The 2016 bid is due at a time when legislators would be considering any bill allowing Miami-Dade to increase hotel taxes to renovate the stadium, as the Dolphins proposed last year. And with the last Super Bowl costing taxpayers at least $6 million in subsidies and government expense, critics can argue that the game is too costly for a weekend that needs no help on the tourism front.
“Having the Super Bowl the same weekend as Boat Show would be silly,” said Jeff Lehman, general manager of the luxury Betsy Hotel in South Beach and chairman of the Miami Beach Visitor and Convention Authority. “We already have unrestrained demand for Boat Show.”
Rodney Barreto, the longtime chairman of South Florida’s Super Bowl committee, said both events could coexist on one weekend. And with the NFL expected to bring extra hype to the host of the 50th Super Bowl in 2016, he said that game in particular is worth the effort.
Barreto said the NFL is requiring Presidents’ Day weekend as part of the Super Bowl bid, but Talbert, the Greater Miami tourism director, said the league’s language seemed to allow pursuing only two of three proposed dates. An NFL spokesman was not available for comment Friday.
While the boat show also takes place in downtown Miami, the expo’s largest event is at the Miami Beach Convention Center. Barreto envisions a Presidents’ Day Super Bowl steering clear of South Beach in favor of the Miami mainland and, perhaps, Broward. He noted that while the host committee balked at hosting a Presidents’ Day Super Bowl in past years, Miami now can offer the NFL Marlins Park and a Miami Art Museum for Super Bowl needs.
If more space is needed, organizers could set up tents outside AmericanAirlines Arena or even bring in barges to accommodate the events, Barreto said.
“The potential is wide,” Barreto said. “And by the way, having the boat show in town during Super Bowl weekend — what an incredible weekend. You give people something else to do.”
The last time the Super Bowl came to South Florida, in 2010, the media and NFL headquarters were in Broward. That was in part because the boat show was setting up in the Miami Beach Convention Center due to a quirk in the calendar that brought the events closer to each other than usual.
South Florida could reproduce that arrangement in 2016 or 2017, but a Fort Lauderdale-centered Super Bowl would touch a nerve after Broward commissioners last year voted against spending tax dollars on a Sun Life renovation. Still, the conflict gives Broward an opportunity to claim an even bigger chunk of the business, since its top hotels get almost no bookings from the Miami boat show while Miami-Dade’s beachfront hotels are booked solid.

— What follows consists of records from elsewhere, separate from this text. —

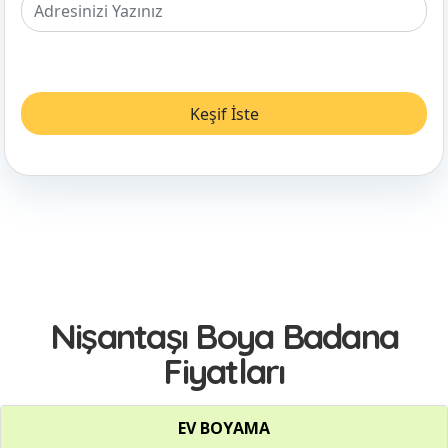
Nişantaşı Boya Badana
Fiyatları
EV BOYAMA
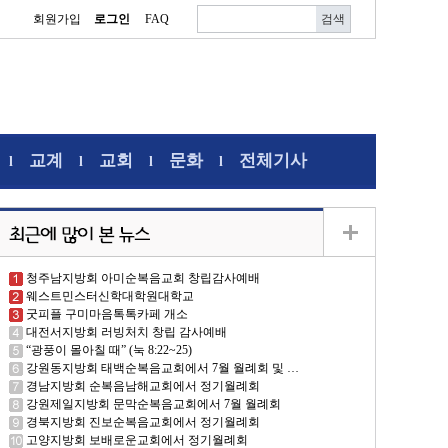
회원가입
로그인
FAQ
교계
교회
문화
전체기사
l
l
l
l
청주남지방회 아미순복음교회 창립감사예배
웨스트민스터신학대학원대학교
굿피플 구미마음톡톡카페 개소
대전서지방회 러빙처치 창립 감사예배
“광풍이 몰아칠 때” (눅 8:22~25)
강원동지방회 태백순복음교회에서 7월 월례회 및 …
경남지방회 순복음남해교회에서 정기월례회
강원제일지방회 문막순복음교회에서 7월 월례회
경북지방회 진보순복음교회에서 정기월례회
고양지방회 보배로운교회에서 정기월례회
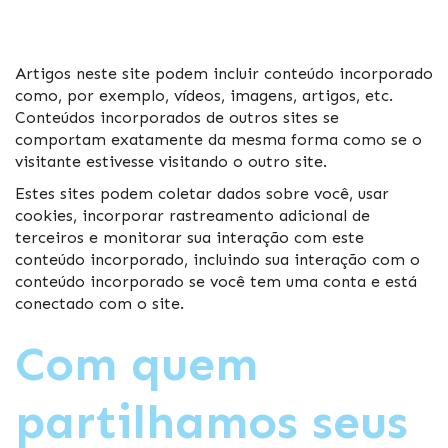
Artigos neste site podem incluir conteúdo incorporado
como, por exemplo, vídeos, imagens, artigos, etc.
Conteúdos incorporados de outros sites se
comportam exatamente da mesma forma como se o
visitante estivesse visitando o outro site.
Estes sites podem coletar dados sobre você, usar
cookies, incorporar rastreamento adicional de
terceiros e monitorar sua interação com este
conteúdo incorporado, incluindo sua interação com o
conteúdo incorporado se você tem uma conta e está
conectado com o site.
Com quem
partilhamos seus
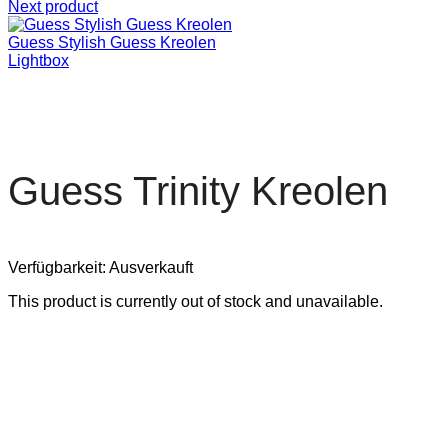
Next product
Guess Stylish Guess Kreolen
Lightbox
Guess Trinity Kreolen
Verfügbarkeit:
Ausverkauft
This product is currently out of stock and unavailable.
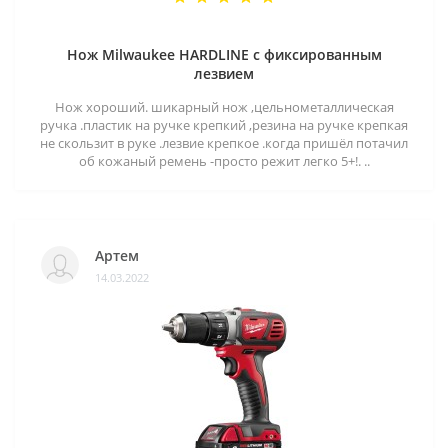
Нож Milwaukee HARDLINE с фиксированным
лезвием
Нож хороший. шикарный нож ,цельнометаллическая
ручка .пластик на ручке крепкий ,резина на ручке крепкая
не скользит в руке .лезвие крепкое .когда пришёл потачил
об кожаный ремень -просто режит легко 5+!. ..
Артем
14.03.2022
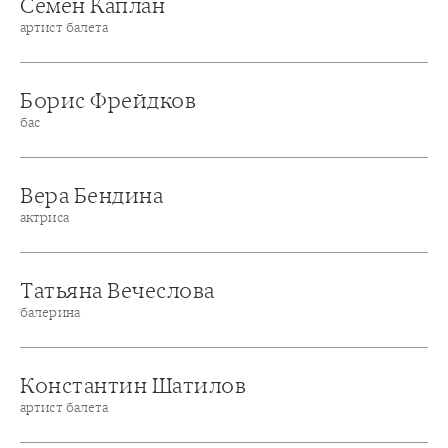
Семён Каплан
артист балета
Борис Фрейдков
бас
Вера Бендина
актриса
Татьяна Вечеслова
балерина
Константин Шатилов
артист балета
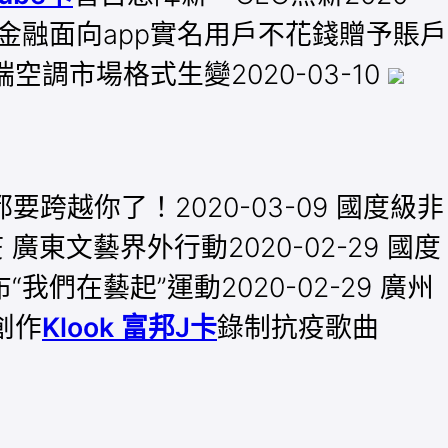
2 京東金融面向app實名用戶不花錢贈予賬戶
端空調市場格式生變2020-03-10
跨越你了！2020-03-09 國度級非
 廣東文藝界外行動2020-02-29 國度
我們在藝起”運動2020-02-29 廣州
創作
Klook 富邦J卡
錄制抗疫歌曲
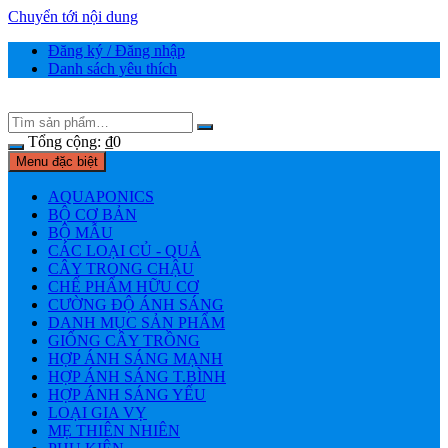
Chuyển tới nội dung
Đăng ký / Đăng nhập
Danh sách yêu thích
Tổng cộng:
₫
0
Menu đặc biệt
AQUAPONICS
BỘ CƠ BẢN
BỘ MẪU
CÁC LOẠI CỦ - QUẢ
CÂY TRONG CHẬU
CHẾ PHẨM HỮU CƠ
CƯỜNG ĐỘ ÁNH SÁNG
DANH MỤC SẢN PHẨM
GIỐNG CÂY TRỒNG
HỢP ÁNH SÁNG MẠNH
HỢP ÁNH SÁNG T.BÌNH
HỢP ÁNH SÁNG YẾU
LOẠI GIA VỴ
MẸ THIÊN NHIÊN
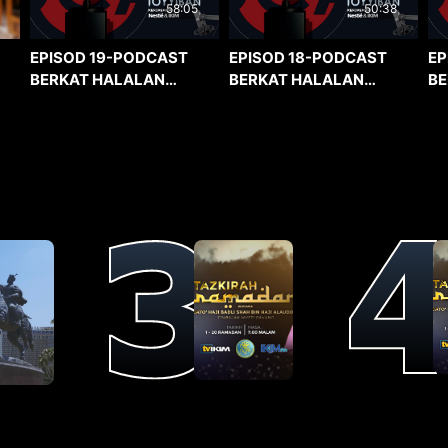
58:05
50:38
EPISOD 19-PODCAST
EPISOD 18-PODCAST
EP
BERKAT HALALAN
BERKAT HALALAN
BE
TOYYIBAN
TOYYIBAN
TO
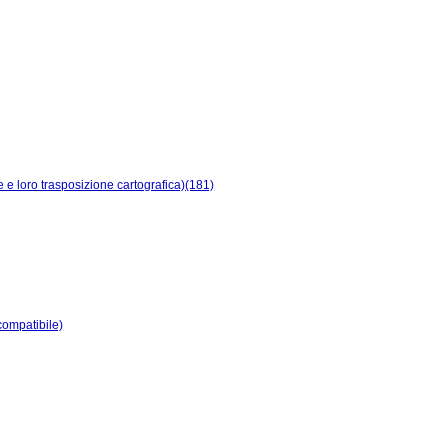
e e loro trasposizione cartografica)(181)
ocompatibile)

“Broward County’s venues are available for all of three of those weekends,” Grossman said. “The difference is Broward’s experience would be a beach and oceanfront experience.”

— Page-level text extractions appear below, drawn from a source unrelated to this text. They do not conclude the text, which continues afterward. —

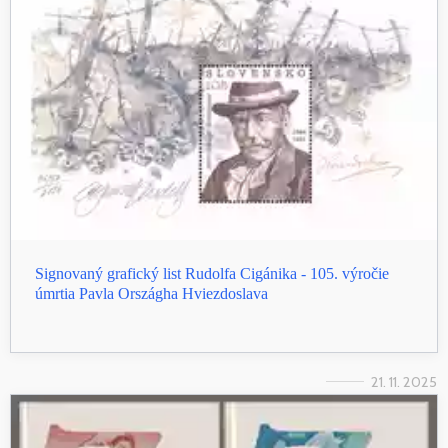
Signovaný grafický list Rudolfa Cigánika - 105. výročie
úmrtia Pavla Országha Hviezdoslava
21. 11. 2025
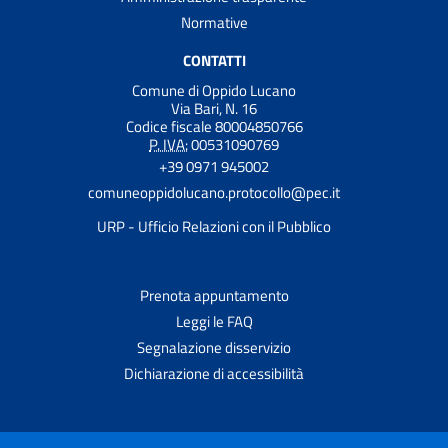
Normative
CONTATTI
Comune di Oppido Lucano
Via Bari, N. 16
Codice fiscale 80004850766
P. IVA:
00531090769
+39 0971 945002
comuneoppidolucano.protocollo@pec.it
URP - Ufficio Relazioni con il Pubblico
Prenota appuntamento
Leggi le FAQ
Segnalazione disservizio
Dichiarazione di accessibilità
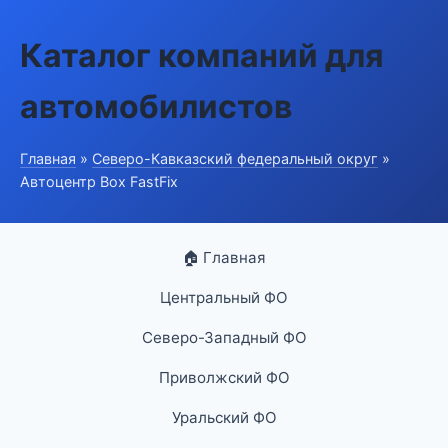
Каталог компаний для
автомобилистов
Главная
»
Северо-Кавказский федеральный округ
»
Автоцентр Box FastFix
🏠 Главная
Центральный ФО
Северо-Западный ФО
Приволжский ФО
Уральский ФО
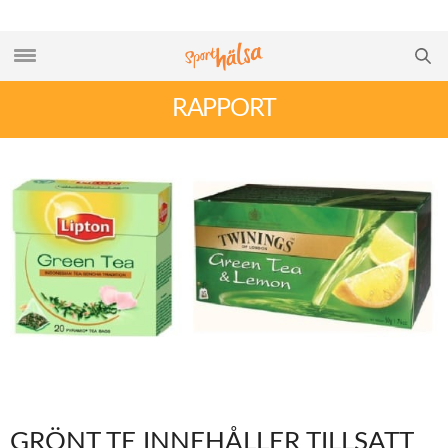
RAPPORT
GRÖNT TE INNEHÅLLER TILLSATT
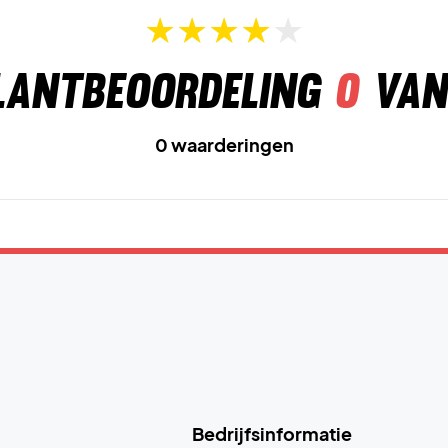
lantbeoordeling
0
van
0 waarderingen
Bedrijfsinformatie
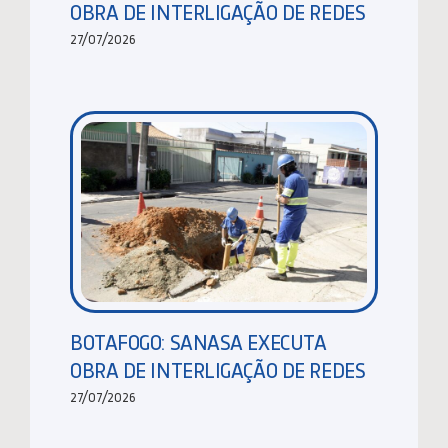
OBRA DE INTERLIGAÇÃO DE REDES
27/07/2026
BOTAFOGO: SANASA EXECUTA
OBRA DE INTERLIGAÇÃO DE REDES
27/07/2026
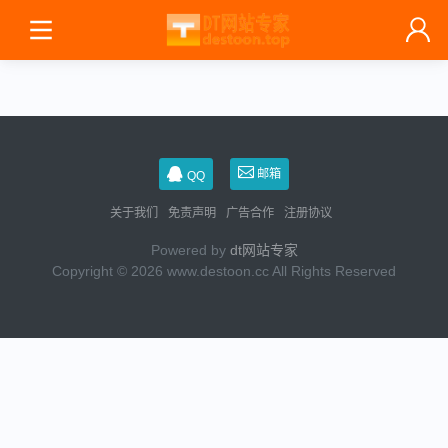
邮箱
QQ
关于我们
免责声明
广告合作
注册协议
Powered by
dt网站专家
Copyright © 2026 www.destoon.cc All Rights Reserved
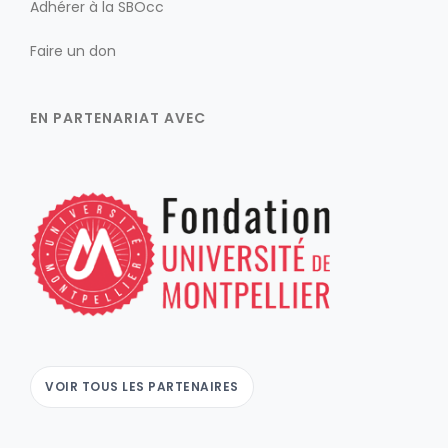
Adhérer à la SBOcc
Faire un don
EN PARTENARIAT AVEC
VOIR TOUS LES PARTENAIRES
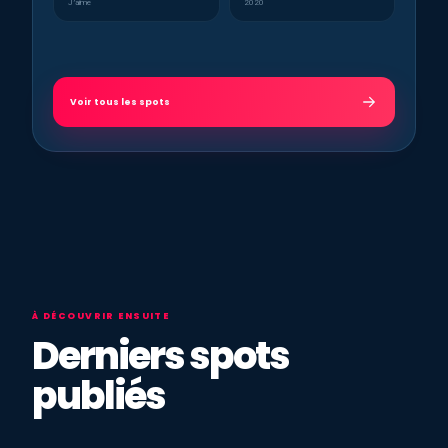
J’aime
2020
Voir tous les spots
À DÉCOUVRIR ENSUITE
Derniers spots
publiés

In recent months, Super Bowl organizers approached the boat show about moving to another weekend, but so far both sides say that doesn’t seem to be a possibility.

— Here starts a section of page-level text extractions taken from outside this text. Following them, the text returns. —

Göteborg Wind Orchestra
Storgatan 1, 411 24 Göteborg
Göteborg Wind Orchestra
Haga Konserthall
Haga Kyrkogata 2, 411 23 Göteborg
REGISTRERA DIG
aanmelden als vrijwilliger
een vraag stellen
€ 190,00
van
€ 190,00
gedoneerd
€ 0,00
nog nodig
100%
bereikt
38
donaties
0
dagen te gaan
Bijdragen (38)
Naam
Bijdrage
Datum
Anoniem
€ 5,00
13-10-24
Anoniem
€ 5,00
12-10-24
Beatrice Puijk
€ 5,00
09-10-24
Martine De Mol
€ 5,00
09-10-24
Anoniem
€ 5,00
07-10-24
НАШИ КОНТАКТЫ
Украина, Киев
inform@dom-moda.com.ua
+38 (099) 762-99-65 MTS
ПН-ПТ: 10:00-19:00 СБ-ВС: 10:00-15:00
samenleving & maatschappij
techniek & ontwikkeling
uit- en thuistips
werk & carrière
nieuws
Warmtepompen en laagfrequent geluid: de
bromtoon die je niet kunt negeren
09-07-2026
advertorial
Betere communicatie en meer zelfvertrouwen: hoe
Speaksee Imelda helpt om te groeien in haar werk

The show, which debuted in 1941 and says it attracts roughly 90,000 visitors, does not want to share Miami with the NFL. Cathy Rick-Joule, the show’s director, said attendance will likely drop if vendors and buyers must contend with Super Bowl room rates during boat show weekend.
“It’s going to be a huge burden then. I would suspect it’s going to be a big turn-off,” she said. “A lot of our mom-and-pop [exhibitors] are a two- or three-person outfit. They can’t justify spending two or three nights in a hotel for those rates.”